私が5歳の時、すでに彼は11歳……まるで住む世界が違う人に思えたけど、幼い私の話に合わせてくれたり無口なのに結構優しいところもあるな、という印象だった。
テオドールといつも一緒にいる公爵家の令息はブルンヒルド・ベルジテックといって、物腰も柔らかく、出会った時から私の王子様だと思っていた。
すぐにヒルドとも打ち解けて……呼び方もヒルドって呼ぶようになり、彼は私をお姫様のように扱うから私も勘違いしてしまって、男友達のようなテオドールではなく、ヒルドと結婚したいと思うようになっていった。

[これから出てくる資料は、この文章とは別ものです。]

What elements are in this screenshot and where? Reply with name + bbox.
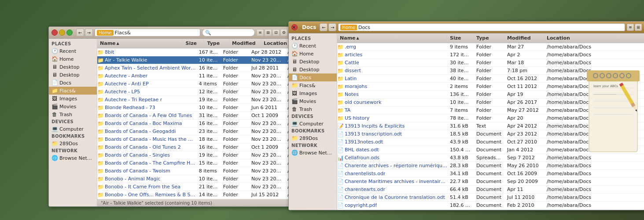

その話をテオドールにしたら、婚約解消をあっさり承諾してくれる――
彼は母親を早くに亡くしていたし、父親の辺境伯は厳しい方だったから愛が何かが分からなくなっているような感じだった。
テオドールの事は心配だったけど、だからって同情で婚約しているのはお互いの為に良くないと思った。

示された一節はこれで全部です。